Oh and personally, I'm glad that an IDE is being developed. One of my pet peeves are developers that have the attitude in 2013 that if the language is powerful enough then you don't need an IDE. Yeah, you don't need an IDE, but when you're used to the powerful capabilities of VS/Resharper or Jetbrain IDE it's hard going back to Emacs or Vim (Ok, I need vi keybindings ;)
I don't mean to come off as too opinionated. I like what I see from Nimrod, and just want to open a discussion on how to expand the community. Community is so important these days.
Personally, I think it just needs to get more out there - advertise more. They aren't doing much to attract new developers at the moment.
But I think this is more an intentional decision at the moment. The language is subject to change, and they're still working on some parts of it. If a language gets too much hype as an infant, people will lose that hype upon 1.0 release. And a ton of people will forget the "not finished" part and start going around "Nimrod is buggy and terrible and doesn't have BC!" And that would definitely hurt the language in the long run.

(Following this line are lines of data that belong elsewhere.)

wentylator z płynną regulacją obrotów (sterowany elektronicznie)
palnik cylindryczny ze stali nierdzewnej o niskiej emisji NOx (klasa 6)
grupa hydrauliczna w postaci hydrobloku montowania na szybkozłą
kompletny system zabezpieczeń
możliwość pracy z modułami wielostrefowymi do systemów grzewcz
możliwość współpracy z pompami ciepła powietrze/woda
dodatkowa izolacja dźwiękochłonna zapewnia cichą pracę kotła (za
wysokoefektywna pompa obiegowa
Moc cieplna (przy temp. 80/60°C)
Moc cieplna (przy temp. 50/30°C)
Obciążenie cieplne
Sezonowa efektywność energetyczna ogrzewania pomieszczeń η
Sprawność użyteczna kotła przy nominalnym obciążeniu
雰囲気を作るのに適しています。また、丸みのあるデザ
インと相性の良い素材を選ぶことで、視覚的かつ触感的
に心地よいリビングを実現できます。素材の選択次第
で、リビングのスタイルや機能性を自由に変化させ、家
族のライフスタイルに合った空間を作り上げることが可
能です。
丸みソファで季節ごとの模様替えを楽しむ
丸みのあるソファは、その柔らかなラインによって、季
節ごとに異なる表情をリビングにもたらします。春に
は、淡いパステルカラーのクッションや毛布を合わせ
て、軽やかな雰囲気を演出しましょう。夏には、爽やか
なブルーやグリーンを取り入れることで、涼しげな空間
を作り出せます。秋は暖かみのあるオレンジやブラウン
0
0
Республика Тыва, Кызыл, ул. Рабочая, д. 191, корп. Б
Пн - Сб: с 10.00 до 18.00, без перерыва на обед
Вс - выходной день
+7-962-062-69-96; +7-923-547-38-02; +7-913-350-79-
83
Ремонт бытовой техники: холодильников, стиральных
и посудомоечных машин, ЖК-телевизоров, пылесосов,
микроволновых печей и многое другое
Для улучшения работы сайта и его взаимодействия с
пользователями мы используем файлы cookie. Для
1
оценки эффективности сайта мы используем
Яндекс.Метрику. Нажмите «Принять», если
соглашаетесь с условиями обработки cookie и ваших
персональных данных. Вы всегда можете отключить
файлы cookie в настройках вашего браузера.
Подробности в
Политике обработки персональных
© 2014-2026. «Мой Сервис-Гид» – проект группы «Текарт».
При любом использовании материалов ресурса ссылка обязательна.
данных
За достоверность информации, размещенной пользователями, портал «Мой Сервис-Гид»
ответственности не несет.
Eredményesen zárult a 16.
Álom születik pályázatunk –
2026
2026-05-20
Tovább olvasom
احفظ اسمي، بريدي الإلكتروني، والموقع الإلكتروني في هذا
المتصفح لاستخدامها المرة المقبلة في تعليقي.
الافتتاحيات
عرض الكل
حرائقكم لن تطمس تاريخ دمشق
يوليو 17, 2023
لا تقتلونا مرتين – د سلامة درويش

The community they have now is a decent size, and they're all good guys that really love the language. They're getting a lot done, very fast. They just convinced me to join up yesterday, in fact (which is why I'm not going to deep into things).
INCOMING BLATANT NIMROD WORSHIPPING
In terms of what's good about Nimrod - pretty much everything. The syntax is beautiful, it gives the developer the power instead of treating us like idiots. It's expansive yet I can easily remember most of the rules because they're so based off common sense. It stops worshipping OOP and gives into a more datatype-based paradigm which (IMO) is much more flexible. It's blazing fast from the very few benchmarks I've seen or done. I can't go on - I'll end up taking up all day writing.
And I only just started using the language. I'm sure I've barely scratched the surface on what it can do.
Essentially, Nimrod makes me think of what happens when you take all the good things of Go, C, maybe Ada and Rust, too - then put them in a language with the beauty of Python.
The only nitpicks I have are superficial, like wanting a "module X" system instead of basing off the file names. And maybe module aliasing (which I'm sure is possible with macros). Oh, and wanting the language to solve all my cyclic dependencies. But again, superficial.
The best advertisement for a language, tool, framework, whatever, is always people doing stuff with it. Projects written in nimrod raise its awareness and attract more developers. Of course, interesting projects draw even more attention. I find starting to write code is also the best way to learn about any language, so by simply trying to scratch your own itch you may well be developing the community.
If you want ideas for projects, there has been talk about reviving Claro, some cross platform GUI library, reimplementing it in nimrod. If that looks too big I'm sure others can suggest other smaller stuff. Maybe implementing a database ORM, maybe some web framework on top of jester, etc. Or maybe you find some stdlib module not good enough? Sometimes trying to rewrite one in a competing way can improve both.
Paraphrasing Ballmer: code, code, code, code, code, code, code, code, code, code, code, code, code, code, code, code, code, code, code, code, code, code, code, code, code, code, code, code, code.